The Anglican communion consists of the following:—(1) The Church of
England, 2 provinces, Canterbury and York, with 24 and 11 dioceses
respectively. (2) The Church of Ireland, 2 provinces, Armagh and Dublin,
with 7 and 6 dioceses respectively. (3) The Scottish Episcopal Church,
with 7 dioceses. (4) The Protestant Episcopal Church of the United
States, with 89 dioceses and missionary jurisdictions, including North
Tokyo, Kyoto, Shanghai, Cape Palmas, and the independent dioceses of
Hayti and Brazil. (5) The Canadian Church, consisting of (a) the
province of Canada, with 10 dioceses; (b) the province of Rupert's Land,
with 8 dioceses. (6) The Church in India and Ceylon, 1 province of 11
dioceses. (7) The Church of the West Indies, 1 province of 8 dioceses,
of which Barbados and the Windward Islands are at present united. (8)

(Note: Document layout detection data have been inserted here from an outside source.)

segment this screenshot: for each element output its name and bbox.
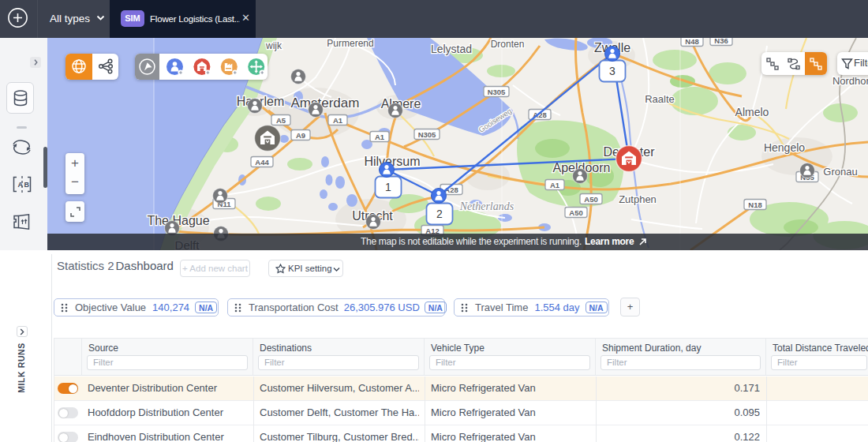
svg-text:Zutphen: Zutphen (619, 193, 657, 205)
svg-text:Lelystad: Lelystad (431, 43, 472, 55)
svg-text:Raalte: Raalte (645, 93, 675, 105)
svg-text:3: 3 (609, 65, 615, 77)
svg-text:Netherlands: Netherlands (459, 200, 514, 212)
svg-text:1: 1 (385, 181, 391, 193)
svg-text:A: A (18, 181, 24, 189)
svg-text:A44: A44 (255, 158, 269, 167)
svg-text:A1: A1 (375, 133, 385, 141)
svg-text:B: B (24, 181, 30, 189)
svg-text:N305: N305 (418, 130, 436, 139)
svg-text:Hengelo: Hengelo (764, 141, 805, 154)
svg-text:2: 2 (436, 208, 443, 220)
svg-text:A1: A1 (333, 116, 343, 125)
svg-text:A50: A50 (569, 208, 582, 217)
svg-text:Nordhorn: Nordhorn (832, 75, 868, 87)
svg-text:N18: N18 (748, 200, 761, 209)
svg-text:wijk: wijk (265, 40, 282, 51)
svg-text:N305: N305 (488, 88, 506, 96)
svg-text:N36: N36 (714, 38, 728, 45)
svg-text:Purmerend: Purmerend (327, 38, 373, 49)
svg-text:A9: A9 (296, 131, 305, 140)
svg-text:A1: A1 (550, 181, 560, 189)
svg-text:N48: N48 (685, 38, 698, 46)
svg-text:Almelo: Almelo (735, 106, 769, 118)
svg-text:A5: A5 (276, 116, 286, 125)
svg-text:Dronten: Dronten (491, 39, 525, 50)
svg-text:Gronau: Gronau (823, 166, 857, 178)
svg-text:Amsterdam: Amsterdam (291, 96, 360, 110)
svg-text:A50: A50 (584, 195, 597, 204)
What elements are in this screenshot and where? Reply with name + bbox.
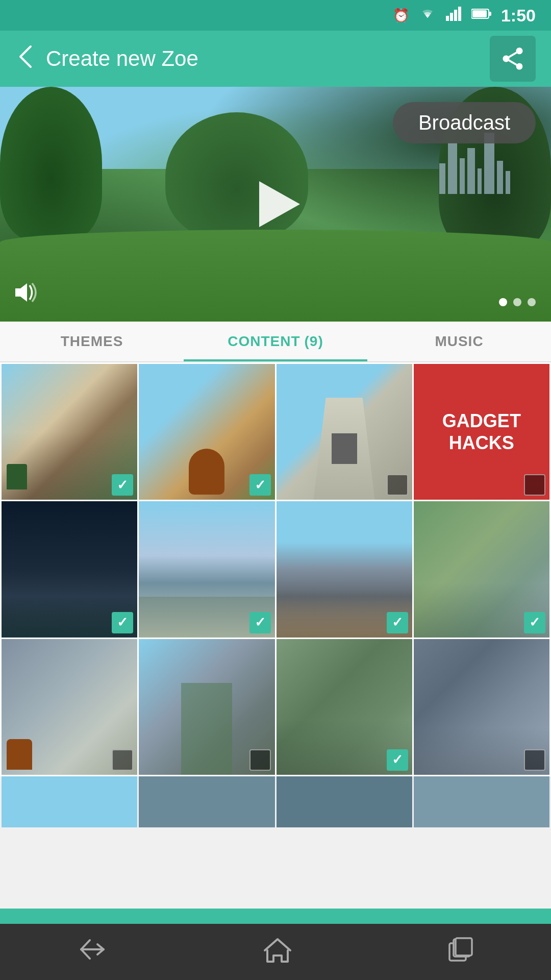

The Australian Church, consisting of (a) the province of New South
Wales, with 10 dioceses; (b) the province of Queensland, with 5
dioceses; (c) the province of Victoria, with 5 dioceses. (9) The Church
of New Zealand, 1 province of 7 dioceses, together with the missionary
jurisdiction of Melanesia. (10) The South African Church, 1 province of
10 dioceses, with the 2 missionary jurisdictions of Masbonaland and
Lebombo. (11) Nearly 30 isolated dioceses and missionary jurisdictions
holding mission from the see of Canterbury.
AUTHORITIES.—Official Year-book of the Church of England;
Phillimore, Ecclesiastical Law, vol. ii. (London, 1895);
Digest of S. P. G. Records (London, 1893); E. Stock, History of
the Church Missionary Society, 3 vols. (London, 1899); H. W. Tucker,
The English Church in Other Lands (London, 1886); A. T. Wirgman,
The Church and the Civil Power (London, 1893).